EMDR (Eye Movement Decensitization and Reprocessing) türkçe kelime anlamı itibari ile Göz Hareketleri ile Duyarsızlaştırma ve Yeniden İşleme demektir. 1987 yılında Dr. Francine Shapiro tarafından bu terapi yöntemi keşfedilmiştir. EMDR; geçmiş anılar, şimdi ve geleceğe odaklanan etkili bir terapi yöntemidir. Kişiye sıkıntı veren ve huzursuz olmasına neden olan “değersizim, savunmasızım, zayıfım…” gibi otomatik olumsuz düşünceleri geçmişteki anı ağlarıyla birlikte ele alıp işleyerek şimdi ve burada da kalıp olumlu düşünce ve davranış kalıplarıyla değiştirilmesi amaçlanmaktadır. EMDR diğer terapi yöntemlerine oranla daha somuttur ve duygu, düşünce ve davranışı bir bütün olarak ele almaktadır. EMDR terapisinde kişinin özellikle travma geçmişi olmasına gerek yoktur. EMDR’da travma ile çalışılabildiği gibi kişinin günlük yaşamında karşılaştığı pek çok problemle de baş etmesinde kullanılabilmektedir. Kaygı bozuklukları, duygu durum bozuklukları, depresyon, obsesif kompulsif bozukluk, yeme bozuklukları ile çalışılmasının yanı sıra ilişki problemlerinde de EMDR terapisiyle etkili sonuçlar alındığı görülmektedir.

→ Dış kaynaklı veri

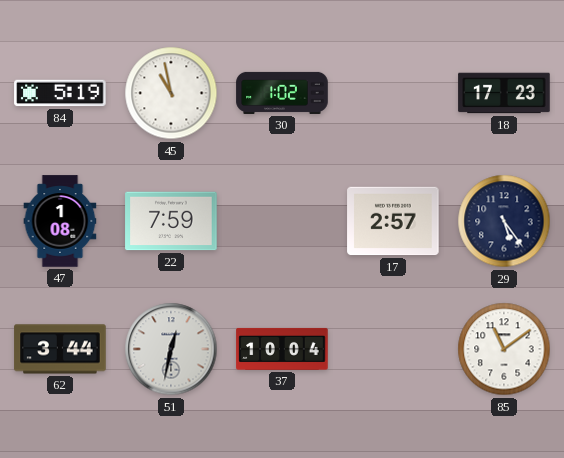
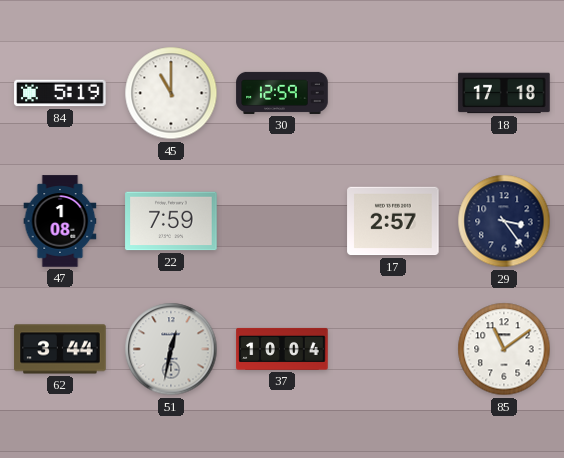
45: 10:58 -> 11:00
30: 1:02 -> 12:59
18: 17:23 -> 17:18
29: 5:24 -> 3:24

Bilinmelidir ki; EMDR bilinçaltını silme, temizleme işlemi değildir. Trans ve hipnoz da olduğu gibi “şimdi ve burada”dan uzaklaşıp geçmişe gitme ve başka bir dünyanın kapısını aralama söz konusu değildir. EMDR’da kişinin içinde bulunduğu zaman içerisinde hatırlayabildiği anıların çağrışımı yapılmakta ve anı ağlarının yeniden işlenerek kişinin negatif düşüncelerinden arınmasını ve yerine olumlu duygu ve düşüncelerin işlenmesi amaçlanmaktadır.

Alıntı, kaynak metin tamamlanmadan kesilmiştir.